What is prosecutor Marianne Ny’s position?
In many interviews prosecutor Marianne Ny has stated that Julian Assange is a suspect and he is detained on suspicion of sex-crimes and the stage where the criminal process is at now is “preliminary investigation”. In her statement from 4 February 2011 she puts it like this:
According to Swedish law, a formal decision to indict may not be taken at the stage that the criminal process is currently at. Julian Assange’s case is currently at the stage of “preliminary investigation”. It will only be concluded when Julian Assange is surrendered to Sweden and has been interrogated.
It is evident that Marianne Ny means that “a formal decision to indict” is a late decision in the Swedish criminal procedure. An English lawyer would immediately understand that before the indictment there must be a process called charge/accusation, at least in England. I am very surprised that Assange’s English legal team did not fully investigate what the stage preceding indictment is in Sweden and what that stage corresponds to in the English criminal procedure. This was really a monumental mistake. From this mistake others follow.

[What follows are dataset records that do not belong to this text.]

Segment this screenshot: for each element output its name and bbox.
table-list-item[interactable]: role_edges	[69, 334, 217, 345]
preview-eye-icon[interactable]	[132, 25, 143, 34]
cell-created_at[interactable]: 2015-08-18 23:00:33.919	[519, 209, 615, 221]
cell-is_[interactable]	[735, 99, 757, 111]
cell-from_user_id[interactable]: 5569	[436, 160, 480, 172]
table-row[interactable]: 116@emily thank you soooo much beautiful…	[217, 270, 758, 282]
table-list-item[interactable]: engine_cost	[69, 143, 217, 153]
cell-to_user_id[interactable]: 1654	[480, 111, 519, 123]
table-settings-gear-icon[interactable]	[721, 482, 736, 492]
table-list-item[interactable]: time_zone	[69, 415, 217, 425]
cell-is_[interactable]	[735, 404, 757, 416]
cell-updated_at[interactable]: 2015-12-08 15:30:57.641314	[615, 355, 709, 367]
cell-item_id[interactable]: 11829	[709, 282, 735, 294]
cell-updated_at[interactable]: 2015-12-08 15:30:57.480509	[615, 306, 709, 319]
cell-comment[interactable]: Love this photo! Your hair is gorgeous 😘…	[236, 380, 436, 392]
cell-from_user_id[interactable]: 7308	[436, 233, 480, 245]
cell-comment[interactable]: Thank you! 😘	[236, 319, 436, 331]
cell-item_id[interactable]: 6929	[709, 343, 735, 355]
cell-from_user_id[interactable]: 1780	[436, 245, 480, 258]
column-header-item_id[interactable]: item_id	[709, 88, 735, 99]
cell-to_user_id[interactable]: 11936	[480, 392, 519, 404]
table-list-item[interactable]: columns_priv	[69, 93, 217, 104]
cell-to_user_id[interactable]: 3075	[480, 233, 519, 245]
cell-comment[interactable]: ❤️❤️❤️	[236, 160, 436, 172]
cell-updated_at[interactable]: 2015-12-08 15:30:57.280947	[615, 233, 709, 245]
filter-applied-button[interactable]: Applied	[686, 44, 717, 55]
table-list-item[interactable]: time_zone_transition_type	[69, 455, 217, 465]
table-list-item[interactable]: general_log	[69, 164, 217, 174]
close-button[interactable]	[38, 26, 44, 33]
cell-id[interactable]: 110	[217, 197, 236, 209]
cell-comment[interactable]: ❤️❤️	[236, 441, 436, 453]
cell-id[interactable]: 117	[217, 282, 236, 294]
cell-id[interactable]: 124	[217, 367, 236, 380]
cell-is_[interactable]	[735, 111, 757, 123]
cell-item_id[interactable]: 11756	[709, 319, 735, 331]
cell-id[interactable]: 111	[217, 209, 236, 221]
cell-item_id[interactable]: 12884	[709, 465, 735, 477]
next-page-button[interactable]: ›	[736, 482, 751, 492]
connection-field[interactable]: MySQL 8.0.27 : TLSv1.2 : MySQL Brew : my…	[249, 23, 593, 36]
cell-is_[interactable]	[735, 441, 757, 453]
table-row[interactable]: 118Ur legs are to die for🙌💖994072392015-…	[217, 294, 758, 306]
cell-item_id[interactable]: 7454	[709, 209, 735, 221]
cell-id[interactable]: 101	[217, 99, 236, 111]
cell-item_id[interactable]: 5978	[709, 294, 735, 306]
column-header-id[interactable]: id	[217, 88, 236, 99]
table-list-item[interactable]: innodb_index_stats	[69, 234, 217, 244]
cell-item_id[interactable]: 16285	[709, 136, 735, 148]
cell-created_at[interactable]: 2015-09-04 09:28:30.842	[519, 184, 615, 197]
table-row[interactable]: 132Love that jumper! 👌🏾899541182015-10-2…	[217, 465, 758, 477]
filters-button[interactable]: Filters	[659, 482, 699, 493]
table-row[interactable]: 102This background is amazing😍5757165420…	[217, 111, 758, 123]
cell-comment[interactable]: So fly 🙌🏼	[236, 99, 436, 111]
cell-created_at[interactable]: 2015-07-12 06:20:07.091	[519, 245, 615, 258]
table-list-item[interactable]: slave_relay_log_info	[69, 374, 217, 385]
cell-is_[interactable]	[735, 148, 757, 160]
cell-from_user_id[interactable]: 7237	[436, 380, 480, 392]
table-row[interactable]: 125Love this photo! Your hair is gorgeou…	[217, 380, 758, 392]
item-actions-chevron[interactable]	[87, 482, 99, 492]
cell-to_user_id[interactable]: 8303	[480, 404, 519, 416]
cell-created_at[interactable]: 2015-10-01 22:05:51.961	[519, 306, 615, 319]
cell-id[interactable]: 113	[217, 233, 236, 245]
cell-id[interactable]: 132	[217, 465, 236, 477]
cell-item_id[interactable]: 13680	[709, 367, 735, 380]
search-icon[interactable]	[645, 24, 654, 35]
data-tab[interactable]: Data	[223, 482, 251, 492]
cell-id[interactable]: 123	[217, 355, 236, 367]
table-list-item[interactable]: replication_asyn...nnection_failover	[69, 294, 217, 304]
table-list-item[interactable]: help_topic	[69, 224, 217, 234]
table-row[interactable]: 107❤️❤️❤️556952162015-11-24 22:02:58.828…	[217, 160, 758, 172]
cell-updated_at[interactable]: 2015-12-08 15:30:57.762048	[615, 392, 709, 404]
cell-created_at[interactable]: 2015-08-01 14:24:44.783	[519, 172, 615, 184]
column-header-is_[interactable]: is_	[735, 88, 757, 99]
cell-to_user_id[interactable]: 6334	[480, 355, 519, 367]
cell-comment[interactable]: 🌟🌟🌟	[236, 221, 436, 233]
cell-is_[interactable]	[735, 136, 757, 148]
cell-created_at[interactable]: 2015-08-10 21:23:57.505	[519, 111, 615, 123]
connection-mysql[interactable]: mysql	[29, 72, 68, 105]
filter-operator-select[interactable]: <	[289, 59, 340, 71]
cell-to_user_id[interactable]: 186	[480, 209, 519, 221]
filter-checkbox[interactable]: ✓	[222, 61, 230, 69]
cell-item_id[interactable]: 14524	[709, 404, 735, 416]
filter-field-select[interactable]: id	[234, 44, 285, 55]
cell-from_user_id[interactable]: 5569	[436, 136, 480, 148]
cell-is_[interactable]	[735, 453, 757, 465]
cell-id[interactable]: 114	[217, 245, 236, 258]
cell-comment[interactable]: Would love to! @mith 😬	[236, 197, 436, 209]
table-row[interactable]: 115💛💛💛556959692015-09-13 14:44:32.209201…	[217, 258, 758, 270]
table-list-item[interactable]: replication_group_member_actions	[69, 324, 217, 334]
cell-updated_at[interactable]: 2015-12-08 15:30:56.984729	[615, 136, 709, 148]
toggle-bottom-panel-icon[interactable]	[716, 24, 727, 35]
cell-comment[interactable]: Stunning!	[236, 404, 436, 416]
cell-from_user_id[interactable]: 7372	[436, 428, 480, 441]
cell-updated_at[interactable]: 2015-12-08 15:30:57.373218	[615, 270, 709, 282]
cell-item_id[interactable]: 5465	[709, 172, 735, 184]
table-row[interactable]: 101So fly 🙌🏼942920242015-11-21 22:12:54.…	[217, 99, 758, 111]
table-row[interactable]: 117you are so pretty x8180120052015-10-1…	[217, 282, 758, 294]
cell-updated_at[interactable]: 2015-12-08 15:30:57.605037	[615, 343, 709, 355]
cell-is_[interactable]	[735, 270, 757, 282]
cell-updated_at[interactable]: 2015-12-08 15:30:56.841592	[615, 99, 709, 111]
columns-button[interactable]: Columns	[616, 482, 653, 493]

The Swedish criminal procedure
Professor Christoffer Wong, a lecturer in criminal law at Lund University in southern Sweden and expert on the European Arrest Warrant, in a recent document, Overview of Swedish Criminal Procedure, explains the criminal procedure in Sweden in detail. For those of you interested in knowing more read Professor Wong’s document.
Professor Wong points out in a note: As there is no official English translation of the Swedish statutes and different authorities or commentators may use different translations, the original Swedish terms (within brackets and in italics) are given, when necessary, directly after the translated term. The translation and original term may not correspond exactly to each other in grammatical form.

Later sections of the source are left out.